TASK INSTRUCTIONS:
Below are entries. Copy exactly the lines running from the line that holds "Launches $100 M" to the line that holds "ical engineering, including", with both ends included.

(Source data)
++++++
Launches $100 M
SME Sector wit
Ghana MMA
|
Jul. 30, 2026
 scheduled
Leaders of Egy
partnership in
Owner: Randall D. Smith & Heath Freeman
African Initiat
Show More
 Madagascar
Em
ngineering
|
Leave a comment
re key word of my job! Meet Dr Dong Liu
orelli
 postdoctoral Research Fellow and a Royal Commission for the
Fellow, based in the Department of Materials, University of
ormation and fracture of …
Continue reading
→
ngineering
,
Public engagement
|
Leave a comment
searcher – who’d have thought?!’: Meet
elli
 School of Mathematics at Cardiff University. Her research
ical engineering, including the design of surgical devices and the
++++++
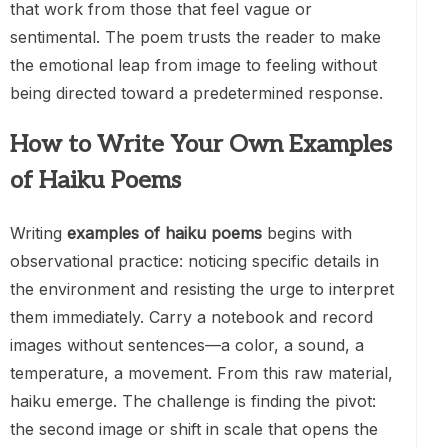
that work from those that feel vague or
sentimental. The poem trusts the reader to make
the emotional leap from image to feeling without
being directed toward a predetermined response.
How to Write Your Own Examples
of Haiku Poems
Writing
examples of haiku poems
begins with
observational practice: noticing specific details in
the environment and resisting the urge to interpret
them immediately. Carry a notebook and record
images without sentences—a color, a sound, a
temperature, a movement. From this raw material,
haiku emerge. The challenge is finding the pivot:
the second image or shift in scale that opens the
++++++
EXERCISE RESPONSE:
Launches $100 M
SME Sector wit
Ghana MMA
|
Jul. 30, 2026
 scheduled
Leaders of Egy
partnership in
Owner: Randall D. Smith & Heath Freeman
African Initiat
Show More
 Madagascar
Em
ngineering
|
Leave a comment
re key word of my job! Meet Dr Dong Liu
orelli
 postdoctoral Research Fellow and a Royal Commission for the
Fellow, based in the Department of Materials, University of
ormation and fracture of …
Continue reading
→
ngineering
,
Public engagement
|
Leave a comment
searcher – who’d have thought?!’: Meet
elli
 School of Mathematics at Cardiff University. Her research
ical engineering, including the design of surgical devices and the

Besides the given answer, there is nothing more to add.